The Big Profits Behind Purpose


CEOs from Levis, Aetna, and Schwab talk about the importance of corporate values. 

Purpose is the new business strategy. And socially-minded core values can help drive results.
That was the theme of a wide-ranging discussion by on Tuesday at Fortune’s Global Forum in San Francisco between three corporate leaders who’ve reset their company’s missions along these lines .
Levi Strauss CEO Chip Bergh talked about how the company has reoriented how it engages with its suppliers globally. The denim-maker always had a program for ensuring its suppliers adhered to certain safety, wage and labor standards. But a few years ago it augmented that to focus more specifically on worker well-being by working with factory owners to address the healthcare, financial literacy and other needs of their mostly-women workers. The goal: to have 80% of the company’s products made in factories that have these “women’s well-being” programs in place, up from 15% today.
The strategy is part of Bergh’s broader turnaround of the company, whose sales peaked in 1996 at $7.1 billion and fell to $4.1 billion in recent years. Revenues are back on the upswing, hitting $4.7 billion last year, and the brand is newly resurgent. His next challenge: continuing to pivot from a “culture of underperformance to a “culture of winning performance and accountability.”
Aetna CEO Mark Bertolini spoke about his recent widely-hailed move to dramatically raise wages for low-earning employees. A detailed study found that its lowest-wage workers were 81% women; most were single mothers, and 20% of the families were on food stamps.

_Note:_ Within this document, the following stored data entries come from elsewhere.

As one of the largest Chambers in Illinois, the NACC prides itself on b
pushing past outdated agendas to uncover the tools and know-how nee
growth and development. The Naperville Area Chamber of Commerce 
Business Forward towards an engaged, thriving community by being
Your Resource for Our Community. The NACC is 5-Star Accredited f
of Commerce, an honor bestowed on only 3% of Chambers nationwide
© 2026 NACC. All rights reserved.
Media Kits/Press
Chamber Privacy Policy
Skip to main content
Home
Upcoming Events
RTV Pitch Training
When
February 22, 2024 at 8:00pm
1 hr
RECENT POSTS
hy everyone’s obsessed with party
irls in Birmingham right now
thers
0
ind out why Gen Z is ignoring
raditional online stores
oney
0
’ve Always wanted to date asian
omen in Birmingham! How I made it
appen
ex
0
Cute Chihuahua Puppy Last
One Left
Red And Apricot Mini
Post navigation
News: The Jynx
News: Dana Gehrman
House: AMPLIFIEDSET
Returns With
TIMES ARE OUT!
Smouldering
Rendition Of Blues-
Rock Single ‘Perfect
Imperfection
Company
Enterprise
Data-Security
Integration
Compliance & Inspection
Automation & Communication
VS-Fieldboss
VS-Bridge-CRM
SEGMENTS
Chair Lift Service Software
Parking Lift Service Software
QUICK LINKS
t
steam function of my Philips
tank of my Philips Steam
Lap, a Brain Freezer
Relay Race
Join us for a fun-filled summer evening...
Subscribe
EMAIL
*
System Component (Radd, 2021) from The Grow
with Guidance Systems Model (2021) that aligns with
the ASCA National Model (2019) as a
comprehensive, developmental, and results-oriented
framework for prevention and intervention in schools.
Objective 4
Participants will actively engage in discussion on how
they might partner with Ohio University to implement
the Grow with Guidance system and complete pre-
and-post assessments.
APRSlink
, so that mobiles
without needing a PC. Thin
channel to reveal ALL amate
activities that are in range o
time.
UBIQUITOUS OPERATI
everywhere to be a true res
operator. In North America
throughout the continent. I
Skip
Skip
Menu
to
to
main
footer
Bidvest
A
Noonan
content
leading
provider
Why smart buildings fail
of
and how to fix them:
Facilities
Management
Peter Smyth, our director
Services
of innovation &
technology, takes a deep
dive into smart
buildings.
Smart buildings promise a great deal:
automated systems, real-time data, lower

But when his team looked more closely at the data, Bertolini realized that simply raising their wages would mean they would lose benefits, since benefit contributions are graded by compensation levels and the lowest paid employees pay zero.
He decided to double down: Bertolini raised Aetna’s minimum wage to $16, an increase of 12% on average and 33% for some. But in addition, the company said it would waive all these employees’ out of pocket healthcare benefits costs. Turnover went from $120 million a year to $27 million; engagement scores are up 1,600 basis points. “I’ve never gotten so many hugs and pecks on the cheek—more in last six months than my whole prior career,” he said.
Walt Bettinger, CEO of Charles Schwab, spoke about the brokerage’s efforts to link strategy and purpose, including a decision to refund 100% of what a client would have paid if they were dissatisfied. Enrollments where the company instituted the policy, Betting said, are up 50% over the year before. “Simply being willing to put our money where our mouth is leads to a richer conversation,” he said.
Betting closed the session by recounting a powerful story of how an epiphany in a business school class 35 years ago led him to see the value of more mindful leadership. In his last quarter of business school, Betting had a night class in business strategy. He’d been a classic type-A overachiever: a 4.0 gpa, a job already lined up, and a healthy dose of arrogance. For the final exam, the teacher handed out a single sheet of blank paper.
“He said, ‘I’ve taught you everything I have about business except one thing,’” Bettinger recounted: “’What’s the name of the lady that cleans our building?’” Bettinger couldn’t name her—and failed the test. The professor pointed out they had been meeting every week for ten weeks and the woman had been there every time. Bettinger told the audience the lesson he came away with was “the lesson I’ve carried with me for the past 35 years: It’s not about being served. It’s about serving others.”
More and more companies are seeming to agree.